Lagi, Jerry memangkas jarak antara dirinya dengan sang gadis. Ia berbisik. “Aku tau kamu tadi gak nurutin perintah aku. You were cum on the second count, weren’t you?”

Yosephine yang tertangkap basah hanya dapat bergeming. Ia mengulum bibirnya sebab gugup. Ia pikir, Jerry tidak akan tahu bahwa dirinya mendapat titik ternikmatnya satu detik lebih cepat dari waktu yang kekasihnya tentukan. Yosephine tahu, ia akan menanggung akibatnya apabila ia melakukan dua pelanggaran selagi bermain bersama. Satu, tidak menuruti perintah sang dominan. Dua, berbohong tentang menjemput pelepasannya.

“Am I right, Ms. Arawinda?” cecar Jerry. Wajah tampan itu kembali berubah drastis.

Yosephine menghela napas panjang sebelum menjawab. “I was, Sir.”

“Then, you know where did you go wrong,” jelas lelaki tampan itu.

“Iya,” balas Yosephine. “Tapi…,” ucapnya menggantung. “Boleh gak jangan di sini? Pinggang aku sakit banget.”

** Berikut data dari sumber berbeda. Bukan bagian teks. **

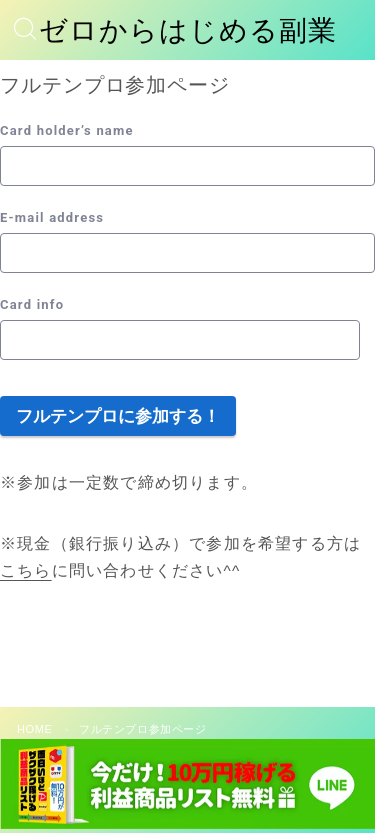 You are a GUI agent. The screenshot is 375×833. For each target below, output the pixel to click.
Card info (32, 304)
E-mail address (52, 217)
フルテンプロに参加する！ (118, 416)
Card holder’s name (67, 130)
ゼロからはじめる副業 (188, 30)
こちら (26, 570)
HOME (34, 729) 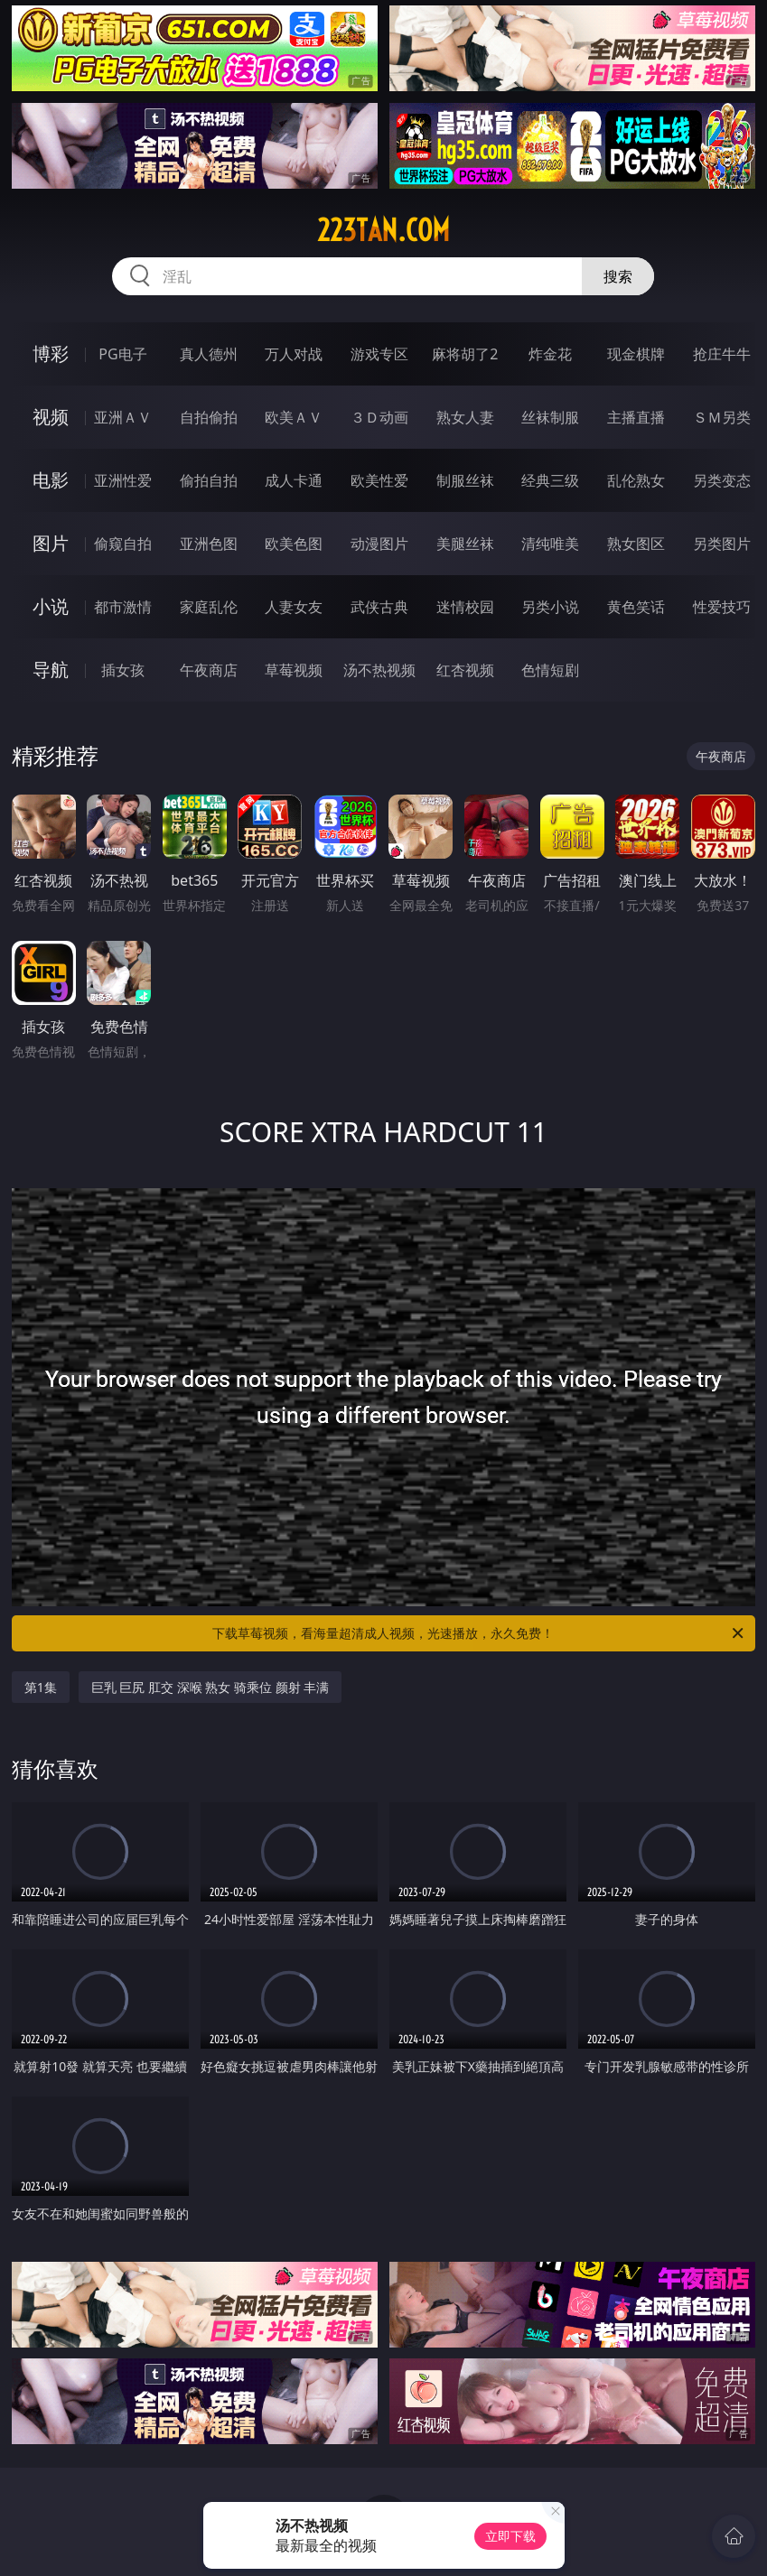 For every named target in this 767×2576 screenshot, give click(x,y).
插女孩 (123, 670)
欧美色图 (294, 543)
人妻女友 (294, 607)
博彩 (51, 353)
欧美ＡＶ (294, 417)
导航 (51, 669)
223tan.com (383, 230)
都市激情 (123, 607)
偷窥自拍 (123, 543)
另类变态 (722, 480)
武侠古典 (379, 607)
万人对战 (294, 354)
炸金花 (550, 354)
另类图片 (722, 543)
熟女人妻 (465, 417)
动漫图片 (379, 543)
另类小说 (550, 607)
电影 (51, 480)
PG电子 (122, 354)
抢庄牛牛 (722, 354)
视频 (51, 417)
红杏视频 (465, 670)
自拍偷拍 (209, 417)
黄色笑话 (636, 607)
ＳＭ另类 (722, 417)
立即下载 (510, 2535)
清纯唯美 (550, 543)
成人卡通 (294, 480)
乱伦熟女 (636, 480)
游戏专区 (379, 354)
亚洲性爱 (123, 480)
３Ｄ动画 (379, 417)
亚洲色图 (209, 543)
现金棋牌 (636, 354)
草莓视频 (294, 670)
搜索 (617, 276)
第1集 (40, 1687)
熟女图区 (636, 543)
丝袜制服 (550, 417)
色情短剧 (550, 670)
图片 (51, 543)
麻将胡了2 (465, 354)
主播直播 (636, 417)
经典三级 (550, 480)
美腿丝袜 (465, 543)
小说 (51, 606)
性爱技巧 (722, 607)
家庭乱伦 (209, 607)
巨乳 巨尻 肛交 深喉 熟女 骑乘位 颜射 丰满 (210, 1687)
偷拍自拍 (209, 480)
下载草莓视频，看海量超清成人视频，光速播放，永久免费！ (479, 1633)
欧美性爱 (379, 480)
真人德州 (209, 354)
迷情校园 (465, 607)
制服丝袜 (465, 480)
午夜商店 (209, 670)
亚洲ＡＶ (123, 417)
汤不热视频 (379, 670)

“Sakit banget, Phine?” tanya Jerry khawatir.

“Enggak juga sih,” ujarnya. “But it would be so much easier if we do that on bed.”

“As you wish, Yosephine.”

Mendengar kehendak demikian dari gadisnya, Jerry pun menyetujuinya. Setelah memakai kembali pakaian masing-masing yang sempat terlepas dan kini terlihat sangat kusut dan tidak karuan, Jerry menancap gas mobilnya untuk menuju rumahnya. Bukan rumahnya bersama kedua orang tuanya, melainkan rumah miliknya sendiri. Dengan begitu, Jerry dapat dengan bebas mengeksploitasi kekasihnya.